Do not build difficulty by listing forbidden entities or by adding arbitrary trivia. The question should feel like a realistic analysis task.
See references/difficulty_traps.md and references/layerwise_obfuscation.md for short examples.
Output
The final benchmark has two files:
final.jsonl contains only the fields the grader needs:
{"question": "...", "verification": "answer = open('answer.txt').read().strip()\ngold = 'GOLD'\nscores = {'exact': _normalize(answer) == _normalize(gold)}"}
final.meta.jsonl keeps debugging metadata in the same order:
{"answer": "GOLD", "answer_type": "string", "seed_id": "segment_a", "walk_id": "walk_001", "difficulty": "hard"}
Keep graph artifacts under graph/<seed_id>/ and, when useful, in the shared exploration library for future re-mining.
Verification Rules
Every candidate must pass these gates:
- The question is answerable from the graph and tools.
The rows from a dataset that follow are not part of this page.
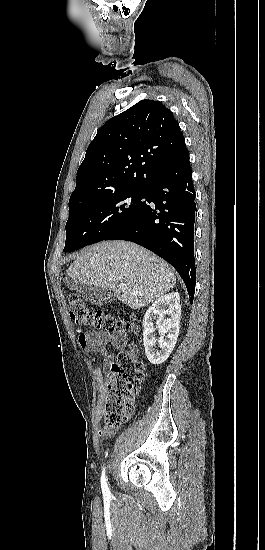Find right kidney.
Instances as JSON below:
<instances>
[{
  "label": "right kidney",
  "mask_w": 265,
  "mask_h": 550,
  "mask_svg": "<svg viewBox=\"0 0 265 550\" xmlns=\"http://www.w3.org/2000/svg\"><path fill=\"white\" fill-rule=\"evenodd\" d=\"M166 314L169 317L165 318ZM180 317L181 304L178 292L159 297L146 311L143 318V341L145 354L151 364H162L171 354L179 334ZM155 320L160 335L158 340L154 337ZM156 342L159 350L154 348Z\"/></svg>",
  "instance_id": "1"
}]
</instances>
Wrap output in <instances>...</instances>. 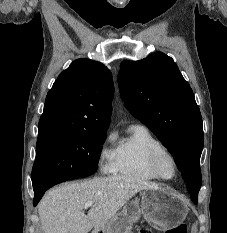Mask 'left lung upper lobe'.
<instances>
[{
  "label": "left lung upper lobe",
  "instance_id": "1",
  "mask_svg": "<svg viewBox=\"0 0 227 233\" xmlns=\"http://www.w3.org/2000/svg\"><path fill=\"white\" fill-rule=\"evenodd\" d=\"M118 74L121 97L174 157L192 201L201 188L203 126L190 85L173 59L155 52L139 61H123Z\"/></svg>",
  "mask_w": 227,
  "mask_h": 233
}]
</instances>
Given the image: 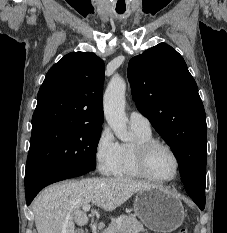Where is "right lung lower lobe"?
<instances>
[{
	"instance_id": "1",
	"label": "right lung lower lobe",
	"mask_w": 227,
	"mask_h": 233,
	"mask_svg": "<svg viewBox=\"0 0 227 233\" xmlns=\"http://www.w3.org/2000/svg\"><path fill=\"white\" fill-rule=\"evenodd\" d=\"M88 172L89 170H85V169L67 168V169L47 171L37 175L30 181L25 182L27 205H30L34 197L45 186L64 179L81 176Z\"/></svg>"
}]
</instances>
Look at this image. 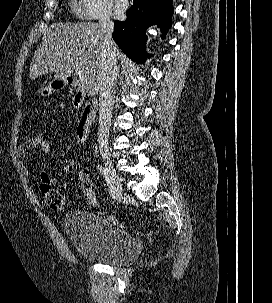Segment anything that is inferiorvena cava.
Returning <instances> with one entry per match:
<instances>
[{
  "mask_svg": "<svg viewBox=\"0 0 272 303\" xmlns=\"http://www.w3.org/2000/svg\"><path fill=\"white\" fill-rule=\"evenodd\" d=\"M98 24L104 35V55L101 62V72L99 76V122L97 140L102 158L108 159V140L111 127L118 67L116 65V59L113 51L115 45L112 39L114 23L110 20V15H103Z\"/></svg>",
  "mask_w": 272,
  "mask_h": 303,
  "instance_id": "inferior-vena-cava-1",
  "label": "inferior vena cava"
}]
</instances>
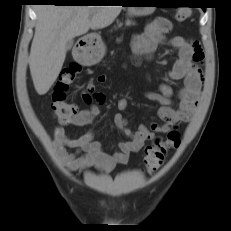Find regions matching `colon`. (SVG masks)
Instances as JSON below:
<instances>
[{"instance_id":"5ec220e1","label":"colon","mask_w":231,"mask_h":231,"mask_svg":"<svg viewBox=\"0 0 231 231\" xmlns=\"http://www.w3.org/2000/svg\"><path fill=\"white\" fill-rule=\"evenodd\" d=\"M191 15L189 8L178 10L176 19L184 21ZM81 72V66L71 63L65 67L55 85L52 94V110L55 118L62 124H67L78 113L77 107L67 102V92ZM181 142L179 132L172 130L165 139L156 137L152 143L145 148V171L149 174L156 172L164 163L168 152L176 150Z\"/></svg>"}]
</instances>
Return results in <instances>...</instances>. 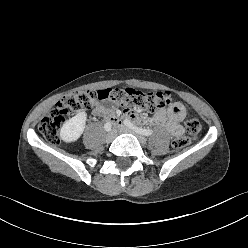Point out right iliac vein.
Listing matches in <instances>:
<instances>
[{
  "label": "right iliac vein",
  "instance_id": "1",
  "mask_svg": "<svg viewBox=\"0 0 248 248\" xmlns=\"http://www.w3.org/2000/svg\"><path fill=\"white\" fill-rule=\"evenodd\" d=\"M115 131L113 130V131H111V132H109V133H107V135L105 136V141L107 142V143H110V142H112L113 141V139L115 138Z\"/></svg>",
  "mask_w": 248,
  "mask_h": 248
}]
</instances>
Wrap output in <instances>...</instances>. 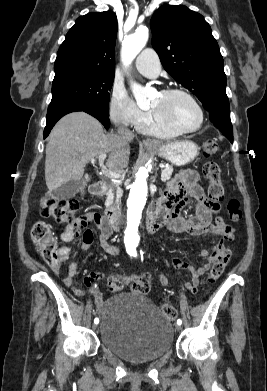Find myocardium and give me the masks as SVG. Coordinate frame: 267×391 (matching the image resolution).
Listing matches in <instances>:
<instances>
[{
	"mask_svg": "<svg viewBox=\"0 0 267 391\" xmlns=\"http://www.w3.org/2000/svg\"><path fill=\"white\" fill-rule=\"evenodd\" d=\"M160 94L163 97H169L171 95L178 94V95H183L186 98H188L195 105V107L197 108V110L199 112V123L196 127L191 128V129L181 128V127L175 125L174 123H172L171 121H169L168 119H166L156 109H152L151 112H152L153 117L157 123H159L160 125H162L164 127H167L168 129H171L179 134L194 133L196 131H199L203 127V125L205 123V112H204L202 105L200 104V102L197 100V98L193 94H191L189 91L182 89V88H167V89L162 90L160 92Z\"/></svg>",
	"mask_w": 267,
	"mask_h": 391,
	"instance_id": "1",
	"label": "myocardium"
}]
</instances>
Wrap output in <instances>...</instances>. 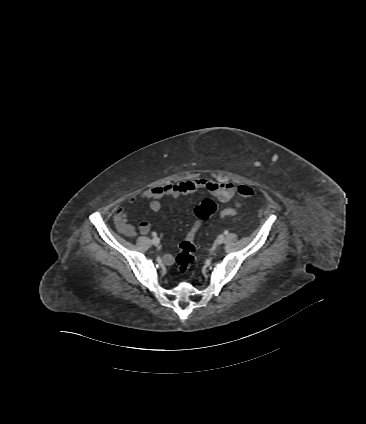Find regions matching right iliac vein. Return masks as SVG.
Returning a JSON list of instances; mask_svg holds the SVG:
<instances>
[{"label": "right iliac vein", "mask_w": 366, "mask_h": 424, "mask_svg": "<svg viewBox=\"0 0 366 424\" xmlns=\"http://www.w3.org/2000/svg\"><path fill=\"white\" fill-rule=\"evenodd\" d=\"M152 244H153V245H155V246H158V245L160 244V240H159V238L154 237V238L152 239Z\"/></svg>", "instance_id": "obj_1"}]
</instances>
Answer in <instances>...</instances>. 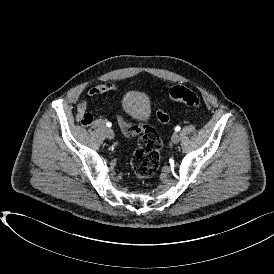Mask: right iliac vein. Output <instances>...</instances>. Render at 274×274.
<instances>
[{
	"label": "right iliac vein",
	"mask_w": 274,
	"mask_h": 274,
	"mask_svg": "<svg viewBox=\"0 0 274 274\" xmlns=\"http://www.w3.org/2000/svg\"><path fill=\"white\" fill-rule=\"evenodd\" d=\"M106 136H107L108 139H113L114 138V131L112 129L108 128L106 130Z\"/></svg>",
	"instance_id": "1"
}]
</instances>
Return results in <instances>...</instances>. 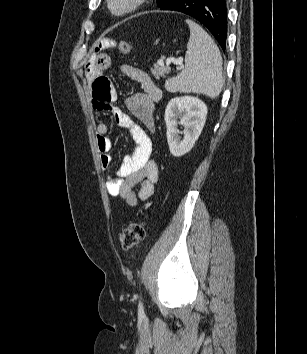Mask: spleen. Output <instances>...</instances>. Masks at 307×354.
<instances>
[{"label":"spleen","instance_id":"obj_1","mask_svg":"<svg viewBox=\"0 0 307 354\" xmlns=\"http://www.w3.org/2000/svg\"><path fill=\"white\" fill-rule=\"evenodd\" d=\"M186 22L190 28V38L185 69L166 81L165 87L169 92L204 94L215 99L224 83L219 48L202 27L191 20Z\"/></svg>","mask_w":307,"mask_h":354}]
</instances>
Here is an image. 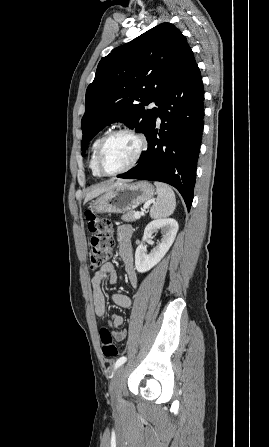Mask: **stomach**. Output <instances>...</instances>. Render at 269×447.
Instances as JSON below:
<instances>
[{
	"label": "stomach",
	"mask_w": 269,
	"mask_h": 447,
	"mask_svg": "<svg viewBox=\"0 0 269 447\" xmlns=\"http://www.w3.org/2000/svg\"><path fill=\"white\" fill-rule=\"evenodd\" d=\"M154 196V188L149 182H136V184H119L106 192L91 204L95 214H122L134 210L139 204L148 202Z\"/></svg>",
	"instance_id": "stomach-1"
}]
</instances>
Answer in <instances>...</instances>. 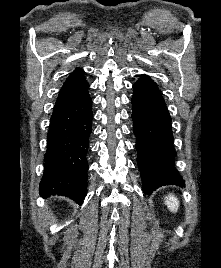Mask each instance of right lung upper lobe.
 <instances>
[{"label":"right lung upper lobe","instance_id":"cb5924a9","mask_svg":"<svg viewBox=\"0 0 221 268\" xmlns=\"http://www.w3.org/2000/svg\"><path fill=\"white\" fill-rule=\"evenodd\" d=\"M88 88L89 84L84 78L83 70L76 68L66 79L56 103H63L77 99L87 93Z\"/></svg>","mask_w":221,"mask_h":268}]
</instances>
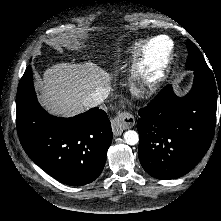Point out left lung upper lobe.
<instances>
[{"label": "left lung upper lobe", "instance_id": "left-lung-upper-lobe-1", "mask_svg": "<svg viewBox=\"0 0 221 221\" xmlns=\"http://www.w3.org/2000/svg\"><path fill=\"white\" fill-rule=\"evenodd\" d=\"M188 59L186 67L194 71L211 72L199 48L190 40H187Z\"/></svg>", "mask_w": 221, "mask_h": 221}]
</instances>
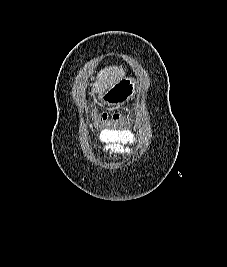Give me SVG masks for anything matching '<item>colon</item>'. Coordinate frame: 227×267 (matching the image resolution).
<instances>
[{
  "instance_id": "1",
  "label": "colon",
  "mask_w": 227,
  "mask_h": 267,
  "mask_svg": "<svg viewBox=\"0 0 227 267\" xmlns=\"http://www.w3.org/2000/svg\"><path fill=\"white\" fill-rule=\"evenodd\" d=\"M119 114L120 111H117V114H108V110H101V115L96 116L97 130H107V125H103L107 119L112 120L111 124H120ZM126 124H129V121H126ZM109 130H124V125H109Z\"/></svg>"
}]
</instances>
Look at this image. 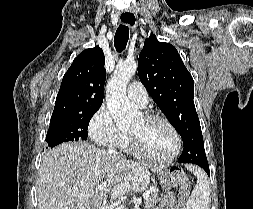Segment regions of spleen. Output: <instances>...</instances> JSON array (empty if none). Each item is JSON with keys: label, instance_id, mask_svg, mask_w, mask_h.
<instances>
[{"label": "spleen", "instance_id": "1", "mask_svg": "<svg viewBox=\"0 0 253 209\" xmlns=\"http://www.w3.org/2000/svg\"><path fill=\"white\" fill-rule=\"evenodd\" d=\"M188 168L197 177V183L186 203V209H209L210 187L207 175L199 167L188 166Z\"/></svg>", "mask_w": 253, "mask_h": 209}]
</instances>
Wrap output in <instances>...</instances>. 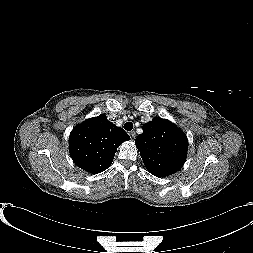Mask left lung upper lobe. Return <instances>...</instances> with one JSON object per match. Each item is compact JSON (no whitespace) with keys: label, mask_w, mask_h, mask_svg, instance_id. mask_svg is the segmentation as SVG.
I'll return each instance as SVG.
<instances>
[{"label":"left lung upper lobe","mask_w":253,"mask_h":253,"mask_svg":"<svg viewBox=\"0 0 253 253\" xmlns=\"http://www.w3.org/2000/svg\"><path fill=\"white\" fill-rule=\"evenodd\" d=\"M135 144L148 171L165 177L177 172L185 163L188 140L185 133L166 119L155 117L143 125Z\"/></svg>","instance_id":"1"}]
</instances>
- The answer is unique under the wording.
- The answer is stable for the intended evaluation period.
- The verification snippet executes and rejects a wrong sentinel answer.
- The verification snippet covers the task spec's mechanically checkable output
constraints, not just the terminal gold value.
- The question does not leak the gold answer or intermediate entity IDs.
- The question needs tool use or real computation, not just memory.
See references/verification_format.md for snippet templates.
What This Skill Is Not
- Not an evaluator for an existing dataset.
- Not a domain pack for any specific dataset, API, or company workflow.
- Not a way to generate open-ended writing tasks.
- Not a substitute for manual sampling when the benchmark is high stakes.